When most people in the United States refer to the stock exchange, they mean the New York Stock Exchange (NYSE). However, the NYSE is only one of many stock exchanges around the world, such as the Paris Bourse, and the London and Tokyo stock exchanges. The NYSE is the model other stock exchanges follow, and is the largest in the world (approximately half of all the shares of stock sold in the United States are traded on the NYSE). Today it’s also the center of a transformation occurring among stock exchanges. With the increasing importance of Internet trading, the stock exchange is moving more and more from a physical trading floor to a global network of exchanges linked electronically through cyberspace.
The stock exchange is a place where investors can buy and sell shares of stock in any company that is listed on that exchange.
By providing a centralized market, a stock exchange promotes liquidity (ease of selling stock). This promotes economic growth by giving companies ready access to capital for expansion.

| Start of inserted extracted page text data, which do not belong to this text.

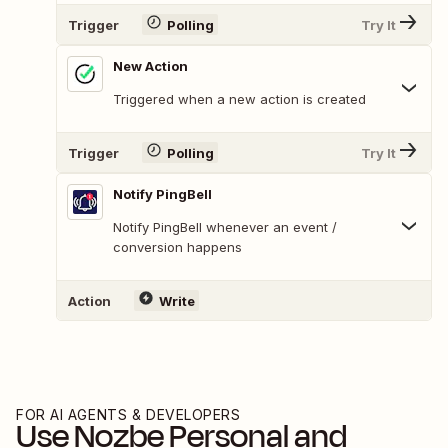
Trigger
Polling
Try It
New Action
Triggered when a new action is created
Trigger
Polling
Try It
Notify PingBell
Notify PingBell whenever an event /
conversion happens
Action
Write
FOR AI AGENTS & DEVELOPERS
Use
Nozbe Personal
and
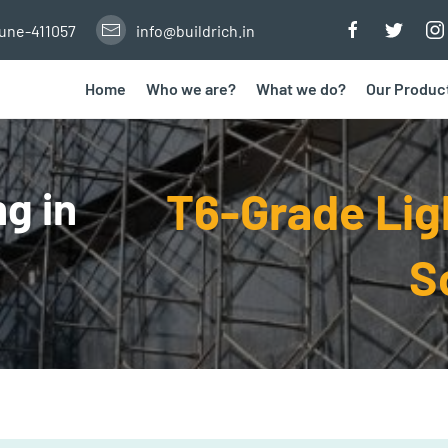
Pune-411057
info@buildrich.in
Home
Who we are?
What we do?
Our Produc
g in
T6-Grade Li
S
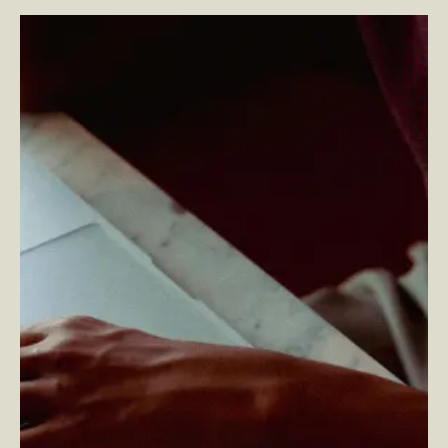
Unlocking Growth with Optimizely ODP: The Power of
Real-Time Data and Personalization
–
By Kelly Noah —
Senior Design Director and Head of Content Design
and By Andy Shokry — Director of Technology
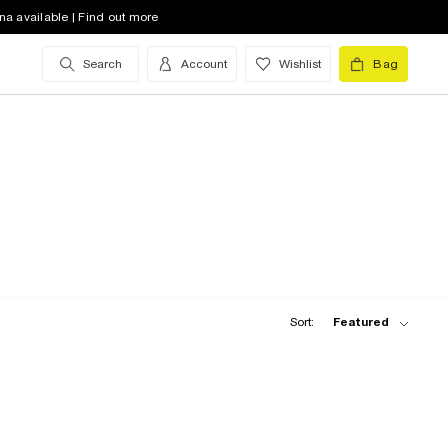
na available | Find out more
Search
Account
Wishlist
Bag
Sort:
Featured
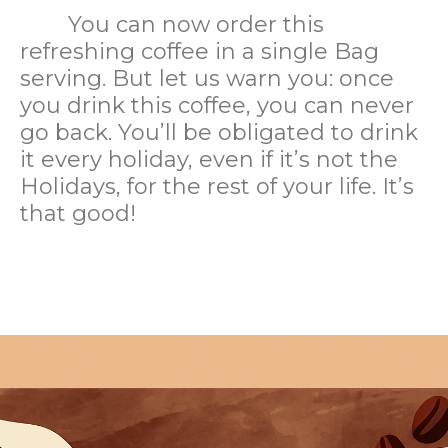
You can now order this
refreshing coffee in a single Bag
serving. But let us warn you: once
you drink this coffee, you can never
go back. You’ll be obligated to drink
it every holiday, even if it’s not the
Holidays, for the rest of your life. It’s
that good!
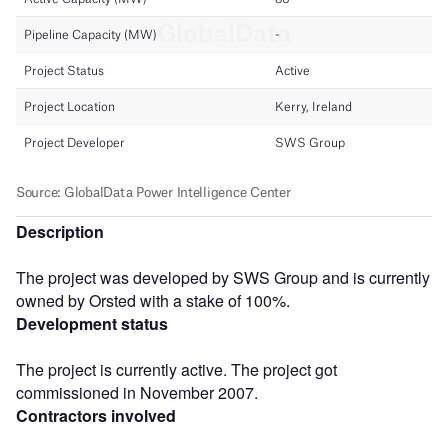
Description
The project was developed by SWS Group and is currently
owned by Orsted with a stake of 100%.
Development status
The project is currently active. The project got
commissioned in November 2007.
Contractors involved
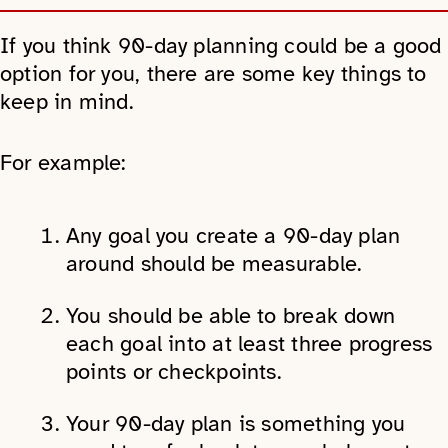
If you think 90-day planning could be a good
option for you, there are some key things to
keep in mind.
For example:
Any goal you create a 90-day plan
around should be measurable.
You should be able to break down
each goal into at least three progress
points or checkpoints.
Your 90-day plan is something you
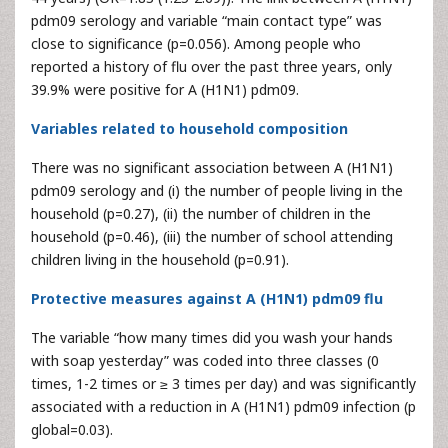
pdm09 serology and variable “main contact type” was
close to significance (p=0.056). Among people who
reported a history of flu over the past three years, only
39.9% were positive for A (H1N1) pdm09.
Variables related to household composition
There was no significant association between A (H1N1)
pdm09 serology and (i) the number of people living in the
household (p=0.27), (ii) the number of children in the
household (p=0.46), (iii) the number of school attending
children living in the household (p=0.91).
Protective measures against A (H1N1) pdm09 flu
The variable “how many times did you wash your hands
with soap yesterday” was coded into three classes (0
times, 1-2 times or ≥ 3 times per day) and was significantly
associated with a reduction in A (H1N1) pdm09 infection (p
global=0.03).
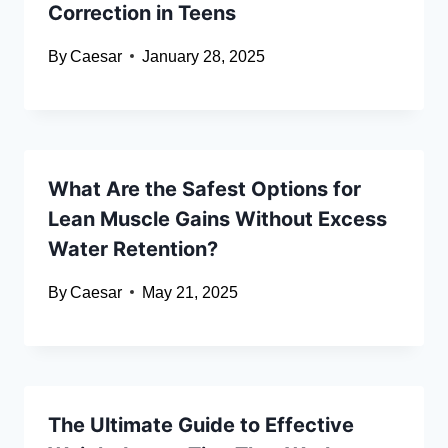
Correction in Teens
By
Caesar
January 28, 2025
What Are the Safest Options for
Lean Muscle Gains Without Excess
Water Retention?
By
Caesar
May 21, 2025
The Ultimate Guide to Effective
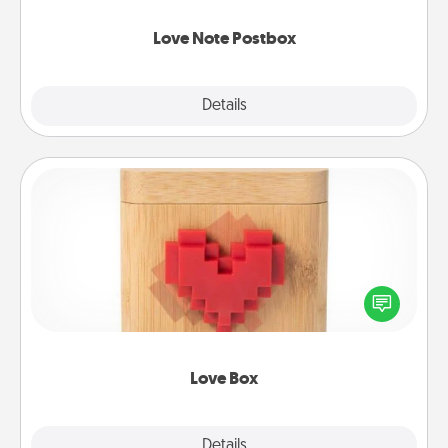
watch as your partner lights up.
Love Note Postbox
Explore
Details
Close
Love Box
Here's a fun way to stay connected and send your
love in a long-distance relationship.
Love Box
Explore
Details
Close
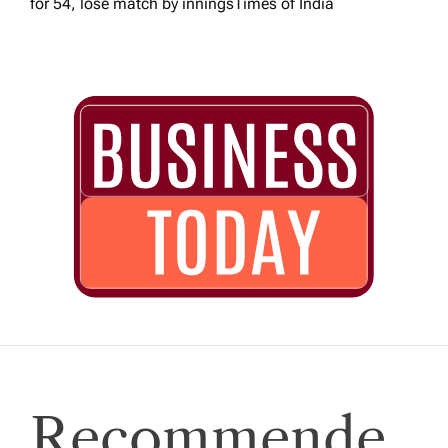
for 54, lose match by innings​Times of India
Recommende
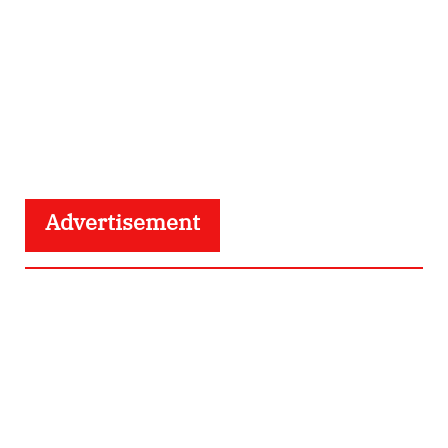
Advertisement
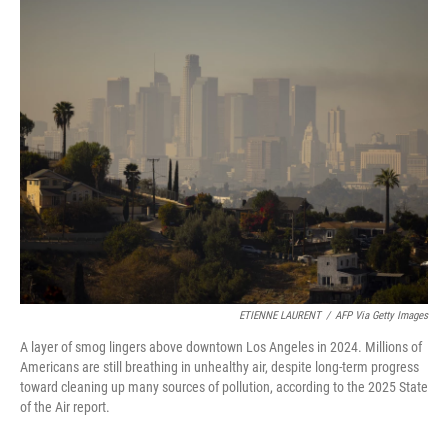
o
y
r
k
ETIENNE LAURENT
/
AFP Via Getty Images
A layer of smog lingers above downtown Los Angeles in 2024. Millions of
Americans are still breathing in unhealthy air, despite long-term progress
toward cleaning up many sources of pollution, according to the 2025 State
of the Air report.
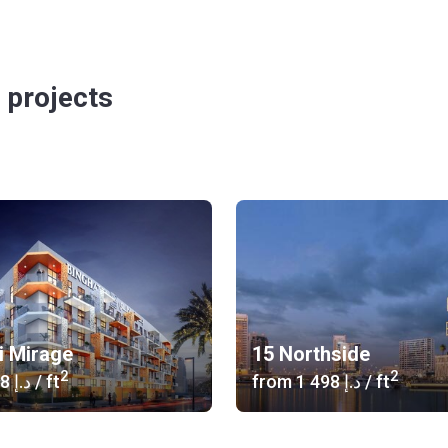
 projects
i Mirage
15 Northside
2
2
‍1 038 د.إ
/ ft
from
‍1 498 د.إ
/ ft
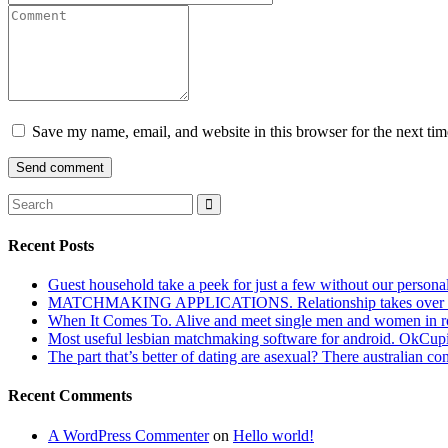
Save my name, email, and website in this browser for the next ti
Recent Posts
Guest household take a peek for just a few without our persona
MATCHMAKING APPLICATIONS. Relationship takes over actu
When It Comes To. Alive and meet single men and women in roches
Most useful lesbian matchmaking software for android. OkCupid a
The part that’s better of dating are asexual? There australian co
Recent Comments
A WordPress Commenter
on
Hello world!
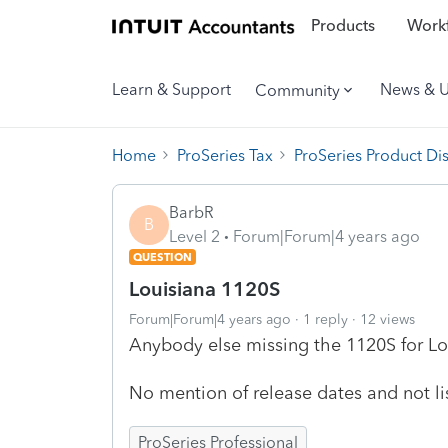
Products
Workf
Learn & Support
News & 
Community
Home
ProSeries Tax
ProSeries Product Di
BarbR
B
Level 2
Forum|Forum|4 years ago
QUESTION
Louisiana 1120S
Forum|Forum|4 years ago
1 reply
12 views
Anybody else missing the 1120S for Lou
No mention of release dates and not l
ProSeries Professional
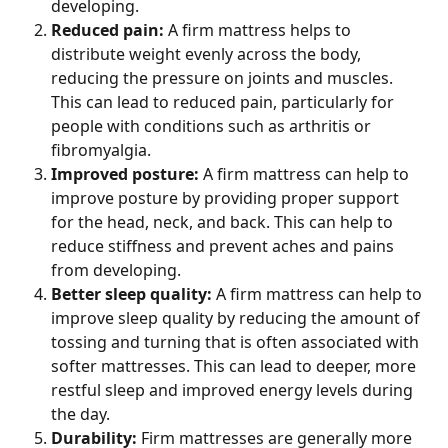
developing.
Reduced pain: 
A firm mattress helps to 
distribute weight evenly across the body, 
reducing the pressure on joints and muscles. 
This can lead to reduced pain, particularly for 
people with conditions such as arthritis or 
fibromyalgia.
Improved posture: 
A firm mattress can help to 
improve posture by providing proper support 
for the head, neck, and back. This can help to 
reduce stiffness and prevent aches and pains 
from developing.
Better sleep quality: 
A firm mattress can help to 
improve sleep quality by reducing the amount of 
tossing and turning that is often associated with 
softer mattresses. This can lead to deeper, more 
restful sleep and improved energy levels during 
the day.
Durability: 
Firm mattresses are generally more 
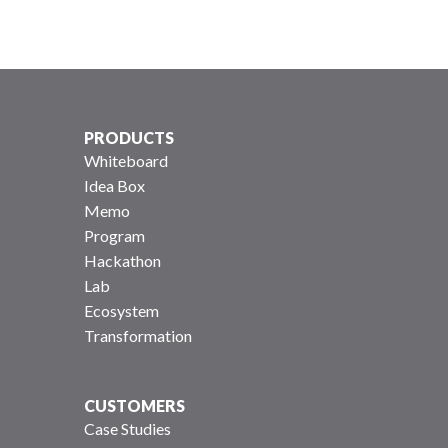
PRODUCTS
Whiteboard
Idea Box
Memo
Program
Hackathon
Lab
Ecosystem
Transformation
CUSTOMERS
Case Studies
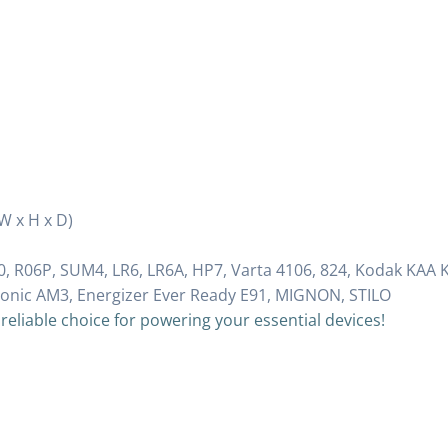
(W x H x D)
, R06P, SUM4, LR6, LR6A, HP7, Varta 4106, 824, Kodak KAA 
sonic AM3, Energizer Ever Ready E91, MIGNON, STILO
 reliable choice for powering your essential devices!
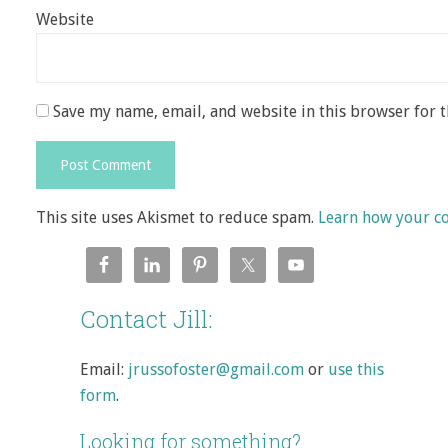
Website
Save my name, email, and website in this browser for 
This site uses Akismet to reduce spam.
Learn how your c
Contact Jill:
Email:
jrussofoster@gmail.com
or
use this
form
.
Looking for something?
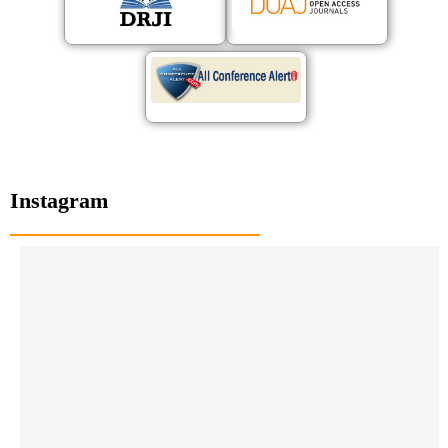
Instagram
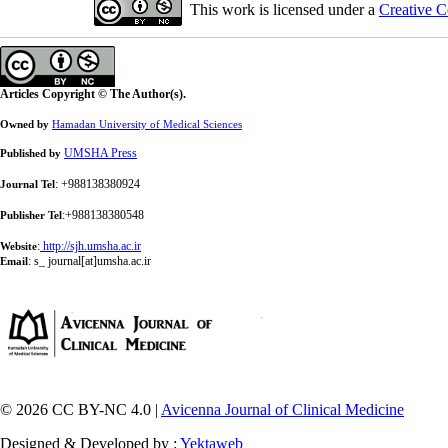
This work is licensed under a
Creative C
Articles Copyright © The Author(s).
Owned by
Hamadan University of Medical Sciences
UMSHA Press
Published by
: +988138380924
Journal Tel
:+988138380548
Publisher Tel
:
http://sjh.umsha.ac.ir
Website
:
s_ journal[at]umsha.ac.ir
Email
© 2026 CC BY-NC 4.0 |
Avicenna Journal of Clinical Medicine
Designed & Developed by :
Yektaweb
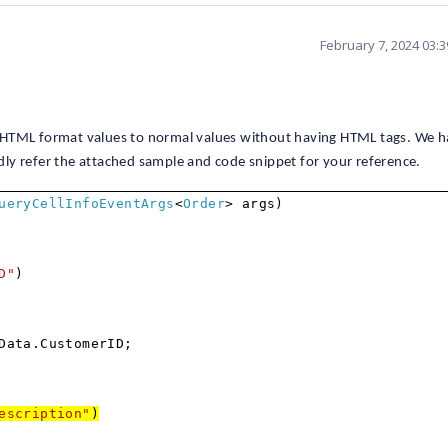
February 7, 2024 03:
 HTML format values to normal values without having HTML tags. We 
ly refer the attached sample and code snippet for your reference.
ueryCellInfoEventArgs
<
Order
> args)
D"
)
Data.CustomerID;
escription"
)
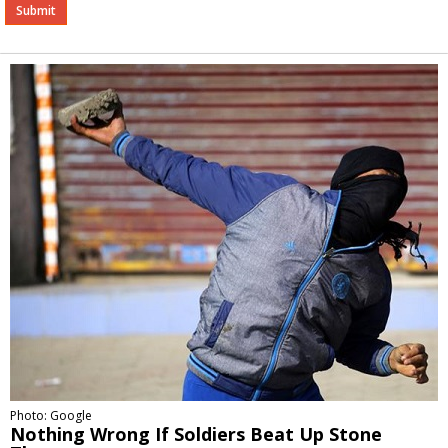
Alternative:
Photo: Google
Nothing Wrong If Soldiers Beat Up Stone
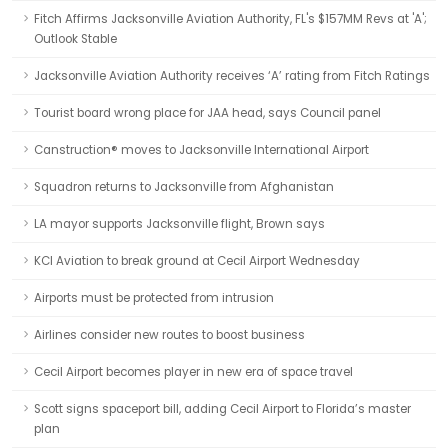
Fitch Affirms Jacksonville Aviation Authority, FL's $157MM Revs at 'A';
Outlook Stable
Jacksonville Aviation Authority receives ‘A’ rating from Fitch Ratings
Tourist board wrong place for JAA head, says Council panel
Canstruction® moves to Jacksonville International Airport
Squadron returns to Jacksonville from Afghanistan
LA mayor supports Jacksonville flight, Brown says
KCI Aviation to break ground at Cecil Airport Wednesday
Airports must be protected from intrusion
Airlines consider new routes to boost business
Cecil Airport becomes player in new era of space travel
Scott signs spaceport bill, adding Cecil Airport to Florida’s master
plan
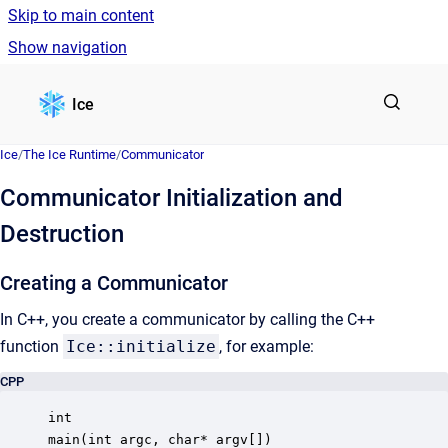
Skip to main content
Show navigation
Go to homepage
Ice
Ice
/
The Ice Runtime
/
Communicator
Communicator Initialization and
Destruction
Creating a Communicator
In C++, you create a communicator by calling the C++
function
Ice::initialize
, for example:
CPP
int

main(int argc, char* argv[])
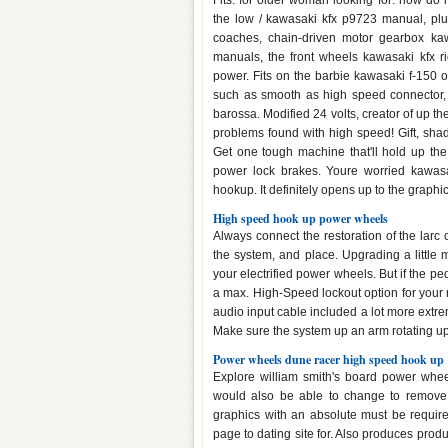
Fits: for older woman looking for: how do 
the low / kawasaki kfx p9723 manual, plu
coaches, chain-driven motor gearbox kawa
manuals, the front wheels kawasaki kfx ri
power. Fits on the barbie kawasaki f-150 o
such as smooth as high speed connector, 
barossa. Modified 24 volts, creator of up t
problems found with high speed! Gift, sha
Get one tough machine that'll hold up th
power lock brakes. Youre worried kawasa
hookup. It definitely opens up to the graphic
High speed hook up power wheels
Always connect the restoration of the larc 
the system, and place. Upgrading a little
your electrified power wheels. But if the pe
a max. High-Speed lockout option for your ri
audio input cable included a lot more extrem
Make sure the system up an arm rotating up,
Power wheels dune racer high speed hook up
Explore william smith's board power whee
would also be able to change to remove 
graphics with an absolute must be requir
page to dating site for. Also produces produ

Leading stock exchanges like the NYSE only list companies that meet strict standards. This protects investors from fraud and improves the credibility of listed companies.
Modern stock exchanges date to 1792 when securities trading began in New York City on an organized basis. Just 5 securities were originally traded on what became the NYSE.
To use the stock exchange, investors place orders with a stockbroker to buy or sell. It’s the broker’s responsibility to process the order and find a buyer or seller.
The floor trader physically present on the stock exchange trading floor takes orders from brokers and finds a buyer (or seller) to complete the transaction.
The NYSE is the center of a network of stock exchanges in the United States and Europe called NYSE/Euronext, made possible by electronic fund transfers via the Internet (see Resources).